Packed my clothes for 615pm yoga. After work out shorts, CHECK! Undies, CHECK! Top, CHECK!],
As I unpacked before class [I don’t like getting my bra squashed!], I rummaged my bag for my bra so that I can hang it out on a hangar.
*dig dig scuffle scuffle
*dig, scuffle, turn bag inside out.
Fuck. I forgot to pack my bra.
To add insult to injury, I packed a WHITE top to wear post yoga. Fuckity fuckity fuck fuck fuck fuck fuuuuuuuuuuuuuuuuuuuuuuuuuuuuuck my liiiiiiiiiiiiiiiiiiiiiiiiiiiiiiife. NOOOOOOOOOO! *wails and tears hair out.
I know, I should really cut down on the swearing. NOT GOOD for a yogini / future teacher!
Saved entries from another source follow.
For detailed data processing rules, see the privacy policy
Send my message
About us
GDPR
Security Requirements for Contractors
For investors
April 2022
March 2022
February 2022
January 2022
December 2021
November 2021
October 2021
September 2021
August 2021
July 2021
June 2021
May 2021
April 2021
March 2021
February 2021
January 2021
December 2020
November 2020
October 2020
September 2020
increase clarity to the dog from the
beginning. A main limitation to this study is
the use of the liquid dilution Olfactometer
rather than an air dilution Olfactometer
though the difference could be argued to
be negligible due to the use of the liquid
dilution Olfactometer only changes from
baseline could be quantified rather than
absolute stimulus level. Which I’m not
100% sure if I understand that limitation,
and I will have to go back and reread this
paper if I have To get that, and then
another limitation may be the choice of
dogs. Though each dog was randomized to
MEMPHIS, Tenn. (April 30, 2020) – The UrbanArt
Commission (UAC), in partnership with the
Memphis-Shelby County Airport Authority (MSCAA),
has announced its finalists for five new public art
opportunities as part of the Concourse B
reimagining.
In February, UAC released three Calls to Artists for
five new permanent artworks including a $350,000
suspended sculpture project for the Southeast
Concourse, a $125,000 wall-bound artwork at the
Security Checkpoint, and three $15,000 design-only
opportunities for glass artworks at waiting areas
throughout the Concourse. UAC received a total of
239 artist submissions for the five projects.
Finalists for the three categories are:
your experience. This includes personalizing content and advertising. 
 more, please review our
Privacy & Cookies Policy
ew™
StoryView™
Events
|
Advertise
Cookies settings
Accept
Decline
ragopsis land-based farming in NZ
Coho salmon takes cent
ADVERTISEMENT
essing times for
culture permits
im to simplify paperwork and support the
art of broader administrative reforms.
If you’re wondering how I managed to step out of the house without a bra, I actually wear my yoga outfit underneath a top and hop into the car, park near the gym and pop into the studio. Unless there’s no parking nearby and I do the “Walk of Shame” from wherever I parked to the gym, in my short short Shaktis with men leering at me. I have yet to exercise my middle finger for fear that the louts may very well lop it off with a machete. That and as my mum says, “Well, you’ve given them a mini heart attack and probably added some thrill to their life. MAYBE you even gave them a little tent to pitch!”
“ewwwwwwwwww!!!!” I responded.
Stupidly enough, although I forgot to pack my bra, I have 2 pairs of undies in my bag. *forehead palm.
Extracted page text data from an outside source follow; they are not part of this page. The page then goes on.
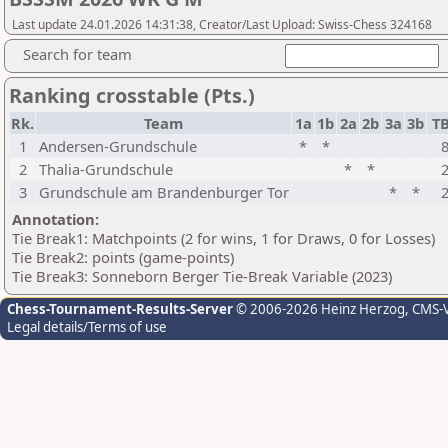
Last update 24.01.2026 14:31:38, Creator/Last Upload: Swiss-Chess 324168
Search for team
Ranking crosstable (Pts.)
Rk.
Team
1a
1b
2a
2b
3a
3b
T
1
Andersen-Grundschule
*
*
2
Thalia-Grundschule
*
*
3
Grundschule am Brandenburger Tor
*
*
Annotation:
Tie Break1: Matchpoints (2 for wins, 1 for Draws, 0 for Losses)
Tie Break2: points (game-points)
Tie Break3: Sonneborn Berger Tie-Break Variable (2023)
Chess-Tournament-Results-Server
© 2006-2026 Heinz Herzog
, CMS-
Legal details/Terms of use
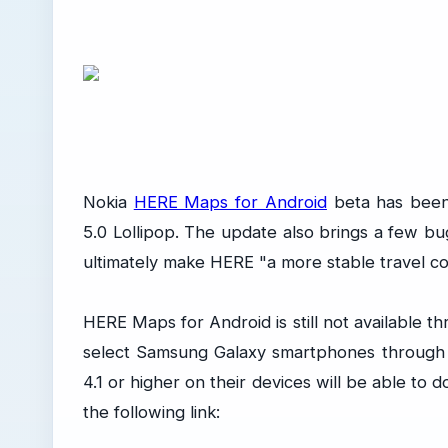
Nokia
HERE Maps for Android
beta has been
5.0 Lollipop. The update also brings a few 
ultimately make HERE "a more stable travel c
HERE Maps for Android is still not available t
select Samsung Galaxy smartphones through 
4.1 or higher on their devices will be able 
the following link:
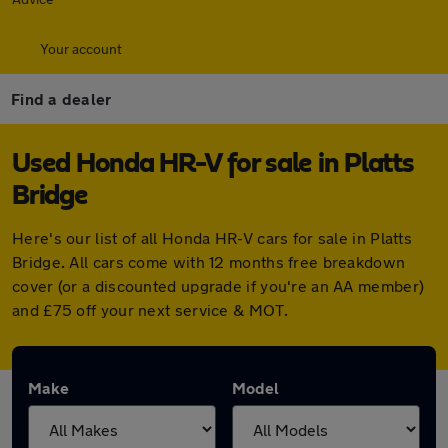
Your account
Find a dealer
Used Honda HR-V for sale in Platts
Bridge
Here's our list of all Honda HR-V cars for sale in Platts
Bridge. All cars come with 12 months free breakdown
cover (or a discounted upgrade if you're an AA member)
and £75 off your next service & MOT.
Make
Model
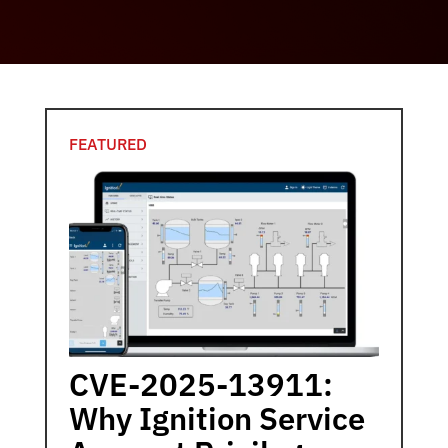
FEATURED
CVE-2025-13911:
Why Ignition Service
So after class, it was a mad DASH to the car hoping that my nipples won’t decide to potrude through my top and greet everyone on the sidewalk. Though now looking back, since I’ve got short, toussled hair ala R-Patz and was wearing baggy shorts, I could easily pass off as a boy.
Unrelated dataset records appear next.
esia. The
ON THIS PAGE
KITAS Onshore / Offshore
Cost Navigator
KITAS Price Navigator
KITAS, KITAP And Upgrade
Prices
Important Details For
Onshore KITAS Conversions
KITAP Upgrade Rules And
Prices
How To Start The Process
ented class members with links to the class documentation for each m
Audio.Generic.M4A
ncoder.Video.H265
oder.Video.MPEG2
To make things worse, I wanted to skip over to Mickey Mc D’s for some Fish o Fillet / French Fries loving, but decency prevented me from doing so. “What if we’d recognise someone there and next thing you know on FB and twitter there’ll be a message going ‘HEY MEI, SAW YOU AT MCD’S, NEVER WEAR BRA?’ ”
Sigh. So I headed home to order McDelivery instead and missed out on the awesome RM5.95 dinner promo.
And now I’m quite tempted to save up some money for a boob job after The Boyfriend said “Your tits are like Atlantis.”
“Huh? What? Atlantis wasn’t FLAT!”
“No no, as in, it existed, but now it’s lost. Gone. Reality turned to myth. Myth turned to legend. Legend to…”
p.s : ok ok, danna-san, that was the LAST of the boy jokes. If I get another boy joke on MSN I’m lopping your balls off when I see you next. With a cheese cutter.